╔══

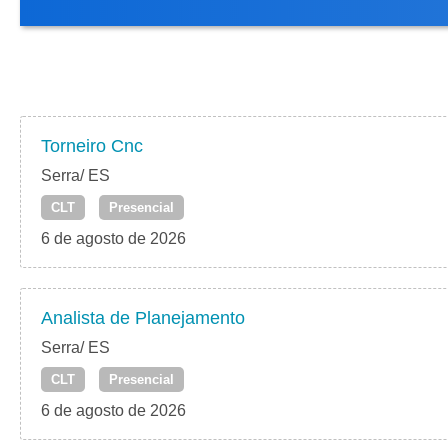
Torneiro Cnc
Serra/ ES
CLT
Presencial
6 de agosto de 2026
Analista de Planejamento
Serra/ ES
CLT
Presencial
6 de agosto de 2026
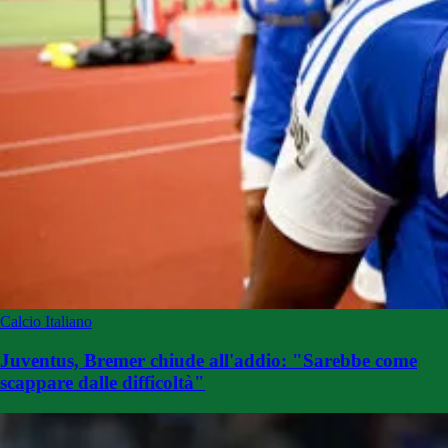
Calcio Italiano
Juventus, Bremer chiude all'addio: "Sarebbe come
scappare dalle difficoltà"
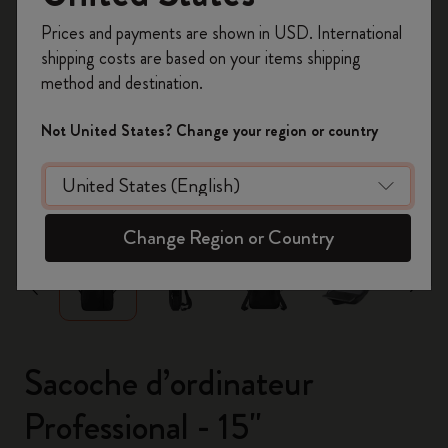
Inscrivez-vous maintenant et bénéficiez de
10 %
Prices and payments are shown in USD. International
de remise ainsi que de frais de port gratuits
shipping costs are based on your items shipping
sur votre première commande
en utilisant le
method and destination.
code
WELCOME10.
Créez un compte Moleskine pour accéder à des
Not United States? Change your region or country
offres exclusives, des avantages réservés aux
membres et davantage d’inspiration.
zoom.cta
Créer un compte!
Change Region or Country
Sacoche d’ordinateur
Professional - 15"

╚══
╔══

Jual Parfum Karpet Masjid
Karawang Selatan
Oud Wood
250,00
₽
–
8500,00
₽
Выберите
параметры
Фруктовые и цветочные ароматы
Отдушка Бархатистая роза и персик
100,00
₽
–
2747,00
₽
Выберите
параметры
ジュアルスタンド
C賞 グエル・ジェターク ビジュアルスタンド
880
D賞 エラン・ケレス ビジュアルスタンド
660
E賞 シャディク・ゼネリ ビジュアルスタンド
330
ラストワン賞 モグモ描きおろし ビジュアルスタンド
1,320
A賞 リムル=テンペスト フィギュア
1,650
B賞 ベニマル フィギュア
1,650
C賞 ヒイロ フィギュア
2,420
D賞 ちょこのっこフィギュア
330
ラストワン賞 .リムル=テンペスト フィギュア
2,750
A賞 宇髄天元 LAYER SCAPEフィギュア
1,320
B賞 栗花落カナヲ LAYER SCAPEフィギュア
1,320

╚══

Assignment: The answer must be every line from the records above that contains "SCAPEフィギュア".

Finished task:
A賞 宇髄天元 LAYER SCAPEフィギュア
B賞 栗花落カナヲ LAYER SCAPEフィギュア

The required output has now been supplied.